When you answer, restate the entries below without altering anything.
INFORMATION SUPPLIED START
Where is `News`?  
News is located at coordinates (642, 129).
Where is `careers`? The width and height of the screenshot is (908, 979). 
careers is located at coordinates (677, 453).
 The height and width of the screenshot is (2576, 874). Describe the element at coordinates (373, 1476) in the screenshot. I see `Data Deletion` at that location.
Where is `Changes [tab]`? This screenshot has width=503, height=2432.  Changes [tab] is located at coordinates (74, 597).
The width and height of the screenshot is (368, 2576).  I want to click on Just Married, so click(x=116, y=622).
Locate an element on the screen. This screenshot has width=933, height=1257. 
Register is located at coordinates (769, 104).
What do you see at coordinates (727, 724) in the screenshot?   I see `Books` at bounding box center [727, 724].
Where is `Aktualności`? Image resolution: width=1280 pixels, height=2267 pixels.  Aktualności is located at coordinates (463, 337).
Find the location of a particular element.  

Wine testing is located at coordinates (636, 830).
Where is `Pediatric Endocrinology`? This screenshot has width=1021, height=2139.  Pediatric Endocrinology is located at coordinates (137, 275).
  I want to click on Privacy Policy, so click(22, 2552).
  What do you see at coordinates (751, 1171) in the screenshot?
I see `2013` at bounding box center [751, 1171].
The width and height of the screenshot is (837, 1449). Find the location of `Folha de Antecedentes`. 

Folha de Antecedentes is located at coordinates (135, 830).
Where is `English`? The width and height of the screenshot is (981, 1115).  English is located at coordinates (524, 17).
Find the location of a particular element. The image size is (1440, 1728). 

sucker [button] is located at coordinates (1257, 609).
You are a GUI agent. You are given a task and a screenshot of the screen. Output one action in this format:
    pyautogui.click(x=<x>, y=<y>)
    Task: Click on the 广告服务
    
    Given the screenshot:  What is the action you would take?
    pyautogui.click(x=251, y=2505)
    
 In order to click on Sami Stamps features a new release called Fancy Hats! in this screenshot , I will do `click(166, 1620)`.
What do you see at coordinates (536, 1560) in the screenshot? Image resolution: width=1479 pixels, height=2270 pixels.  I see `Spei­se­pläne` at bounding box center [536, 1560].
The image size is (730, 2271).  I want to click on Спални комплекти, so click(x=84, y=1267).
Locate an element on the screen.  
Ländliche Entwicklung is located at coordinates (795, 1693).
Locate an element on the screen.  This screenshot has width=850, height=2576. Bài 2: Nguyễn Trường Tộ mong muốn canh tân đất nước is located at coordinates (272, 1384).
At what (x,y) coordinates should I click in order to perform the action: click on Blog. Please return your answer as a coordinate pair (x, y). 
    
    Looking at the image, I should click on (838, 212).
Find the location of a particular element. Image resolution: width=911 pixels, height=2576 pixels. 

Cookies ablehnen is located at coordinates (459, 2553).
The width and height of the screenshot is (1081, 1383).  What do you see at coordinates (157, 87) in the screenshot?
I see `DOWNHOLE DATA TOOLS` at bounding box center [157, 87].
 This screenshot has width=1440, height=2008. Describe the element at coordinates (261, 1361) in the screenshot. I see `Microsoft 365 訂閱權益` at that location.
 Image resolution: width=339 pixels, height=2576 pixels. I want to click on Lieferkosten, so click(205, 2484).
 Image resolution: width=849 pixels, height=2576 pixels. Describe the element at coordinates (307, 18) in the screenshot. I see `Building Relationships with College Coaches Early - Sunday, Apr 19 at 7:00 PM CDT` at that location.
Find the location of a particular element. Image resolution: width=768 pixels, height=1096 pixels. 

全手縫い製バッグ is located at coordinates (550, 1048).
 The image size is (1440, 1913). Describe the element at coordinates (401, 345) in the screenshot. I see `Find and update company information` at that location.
INFORMATION SUPPLIED END
__OUTPUT FOR THIS EXERCISE__:
Where is `News`?  
News is located at coordinates (642, 129).
Where is `careers`? The width and height of the screenshot is (908, 979). 
careers is located at coordinates (677, 453).
 The height and width of the screenshot is (2576, 874). Describe the element at coordinates (373, 1476) in the screenshot. I see `Data Deletion` at that location.
Where is `Changes [tab]`? This screenshot has width=503, height=2432.  Changes [tab] is located at coordinates (74, 597).
The width and height of the screenshot is (368, 2576).  I want to click on Just Married, so click(x=116, y=622).
Locate an element on the screen. This screenshot has width=933, height=1257. 
Register is located at coordinates (769, 104).
What do you see at coordinates (727, 724) in the screenshot?   I see `Books` at bounding box center [727, 724].
Where is `Aktualności`? Image resolution: width=1280 pixels, height=2267 pixels.  Aktualności is located at coordinates (463, 337).
Find the location of a particular element.  

Wine testing is located at coordinates (636, 830).
Where is `Pediatric Endocrinology`? This screenshot has width=1021, height=2139.  Pediatric Endocrinology is located at coordinates (137, 275).
  I want to click on Privacy Policy, so click(22, 2552).
  What do you see at coordinates (751, 1171) in the screenshot?
I see `2013` at bounding box center [751, 1171].
The width and height of the screenshot is (837, 1449). Find the location of `Folha de Antecedentes`. 

Folha de Antecedentes is located at coordinates (135, 830).
Where is `English`? The width and height of the screenshot is (981, 1115).  English is located at coordinates (524, 17).
Find the location of a particular element. The image size is (1440, 1728). 

sucker [button] is located at coordinates (1257, 609).
You are a GUI agent. You are given a task and a screenshot of the screen. Output one action in this format:
    pyautogui.click(x=<x>, y=<y>)
    Task: Click on the 广告服务
    
    Given the screenshot:  What is the action you would take?
    pyautogui.click(x=251, y=2505)
    
 In order to click on Sami Stamps features a new release called Fancy Hats! in this screenshot , I will do `click(166, 1620)`.
What do you see at coordinates (536, 1560) in the screenshot? Image resolution: width=1479 pixels, height=2270 pixels.  I see `Spei­se­pläne` at bounding box center [536, 1560].
The image size is (730, 2271).  I want to click on Спални комплекти, so click(x=84, y=1267).
Locate an element on the screen.  
Ländliche Entwicklung is located at coordinates (795, 1693).
Locate an element on the screen.  This screenshot has width=850, height=2576. Bài 2: Nguyễn Trường Tộ mong muốn canh tân đất nước is located at coordinates (272, 1384).
At what (x,y) coordinates should I click in order to perform the action: click on Blog. Please return your answer as a coordinate pair (x, y). 
    
    Looking at the image, I should click on (838, 212).
Find the location of a particular element. Image resolution: width=911 pixels, height=2576 pixels. 

Cookies ablehnen is located at coordinates (459, 2553).
The width and height of the screenshot is (1081, 1383).  What do you see at coordinates (157, 87) in the screenshot?
I see `DOWNHOLE DATA TOOLS` at bounding box center [157, 87].
 This screenshot has width=1440, height=2008. Describe the element at coordinates (261, 1361) in the screenshot. I see `Microsoft 365 訂閱權益` at that location.
 Image resolution: width=339 pixels, height=2576 pixels. I want to click on Lieferkosten, so click(205, 2484).
 Image resolution: width=849 pixels, height=2576 pixels. Describe the element at coordinates (307, 18) in the screenshot. I see `Building Relationships with College Coaches Early - Sunday, Apr 19 at 7:00 PM CDT` at that location.
Find the location of a particular element. Image resolution: width=768 pixels, height=1096 pixels. 

全手縫い製バッグ is located at coordinates (550, 1048).
 The image size is (1440, 1913). Describe the element at coordinates (401, 345) in the screenshot. I see `Find and update company information` at that location.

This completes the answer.